A number of ruling Awami League lawmakers on Tuesday spoke in favour of keeping illegal money legalising provisions, taking part in a general discussion on the proposed budget for the 2024–25 financial year in Jatiya Sangsad.
Among them, a lawmaker also demanded an opportunity to legalise money by investing in the stock market.
Finance minister Abul Hasan Mahmud Ali placed the proposed budget for the next financial year in Jatiya Sangsad on Thursday.
The general discussion on the budget started on Tuesday.
AL lawmaker Nur Mohammad mentioned past opportunities for ‘whiten black money’ and said that the government could not discriminate against honest taxpayers even if it gave special benefits to tax evaders.
Fifteen per cent tax for legalising money is discriminatory and unethical, he said.
Referring to the stock market hitting rock bottom in the past two months, Nur Mohammad urged the finance minister to create a provision for whitening black money through investment in the stock market.
He demanded a review of the proposal of imposing a 25 per cent duty tax on lawmakers to import cars, saying that the duty can be waived for new parliamentarians.
‘We are new members of Parliament.

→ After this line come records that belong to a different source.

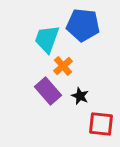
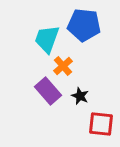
blue pentagon: moved 1 px right
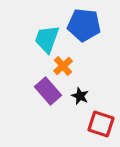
red square: rotated 12 degrees clockwise
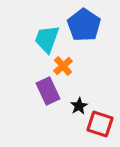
blue pentagon: rotated 28 degrees clockwise
purple rectangle: rotated 16 degrees clockwise
black star: moved 1 px left, 10 px down; rotated 18 degrees clockwise
red square: moved 1 px left
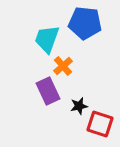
blue pentagon: moved 1 px right, 2 px up; rotated 28 degrees counterclockwise
black star: rotated 18 degrees clockwise
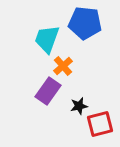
purple rectangle: rotated 60 degrees clockwise
red square: rotated 32 degrees counterclockwise
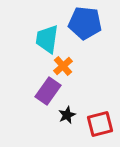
cyan trapezoid: rotated 12 degrees counterclockwise
black star: moved 12 px left, 9 px down; rotated 12 degrees counterclockwise
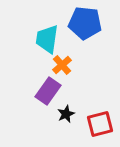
orange cross: moved 1 px left, 1 px up
black star: moved 1 px left, 1 px up
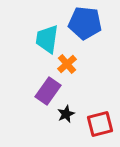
orange cross: moved 5 px right, 1 px up
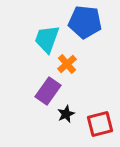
blue pentagon: moved 1 px up
cyan trapezoid: rotated 12 degrees clockwise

You can do it in the case of those who have become parliamentarians in the past; reconsider in our case (elected for the first time),’ he said.
Nur Mohammad also spoke about the recent corruption allegations against powerful people.
‘Corruption is now the most uttered. Names of such persons are coming up in the media, which makes us [the Awami League] embarrassed. There has been so much corruption in the big positions that it can never be ended by saying. Some people in Bangladesh are getting rich fast,’ he saidÂ
AL lawmaker Abu Zahir said that many people were criticising this year’s budget for providing the opportunity to turn ‘black money into white’.
‘During the tenure of BNP, finance minister Saifur Rahman himself whitened black money; even then, prime minister Khaleda Zia whitened black money,’ he claimed.
He added that during the BNP and HM Ershad eras, after the announcement of the budget, along with the political parties, common people used to protest on the streets.
‘Now that doesn’t happen. Now people cheer,’ he said.
AL lawmaker Nilufar Anjum said that the opportunity to whiten black money had been kept to bring money back into the banking channel.
She welcomed the lawmakers’ proposal to levy duty on car imports and termed it a breakthrough.